■ **Work task**
Spot each line in the data below containing "Aenean" and copy it.

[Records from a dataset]
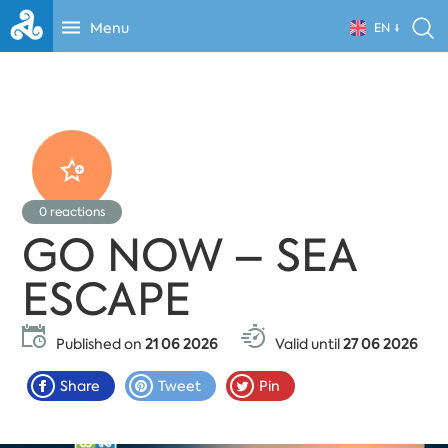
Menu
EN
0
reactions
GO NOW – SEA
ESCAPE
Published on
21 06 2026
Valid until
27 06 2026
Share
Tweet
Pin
* * *
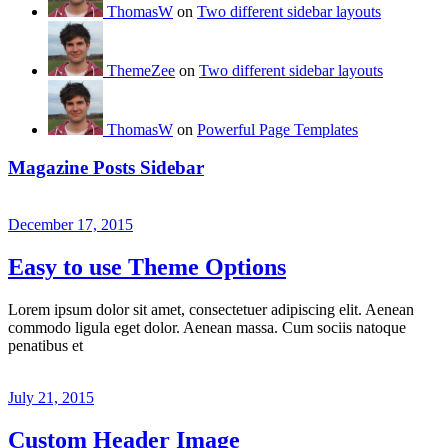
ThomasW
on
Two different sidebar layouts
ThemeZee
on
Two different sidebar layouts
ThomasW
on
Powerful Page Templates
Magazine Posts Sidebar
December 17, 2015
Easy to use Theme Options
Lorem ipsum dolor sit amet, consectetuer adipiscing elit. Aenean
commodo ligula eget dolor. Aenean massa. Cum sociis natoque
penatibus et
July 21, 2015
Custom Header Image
==
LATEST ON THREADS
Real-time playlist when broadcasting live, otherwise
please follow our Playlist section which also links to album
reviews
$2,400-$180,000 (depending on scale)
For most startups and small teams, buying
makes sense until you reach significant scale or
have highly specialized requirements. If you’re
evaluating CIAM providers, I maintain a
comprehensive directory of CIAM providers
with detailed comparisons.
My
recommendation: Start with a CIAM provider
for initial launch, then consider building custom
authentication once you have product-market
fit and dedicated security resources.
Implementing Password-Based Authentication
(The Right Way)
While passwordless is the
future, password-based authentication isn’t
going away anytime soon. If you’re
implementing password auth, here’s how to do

■ **Result**
Lorem ipsum dolor sit amet, consectetuer adipiscing elit. Aenean
commodo ligula eget dolor. Aenean massa. Cum sociis natoque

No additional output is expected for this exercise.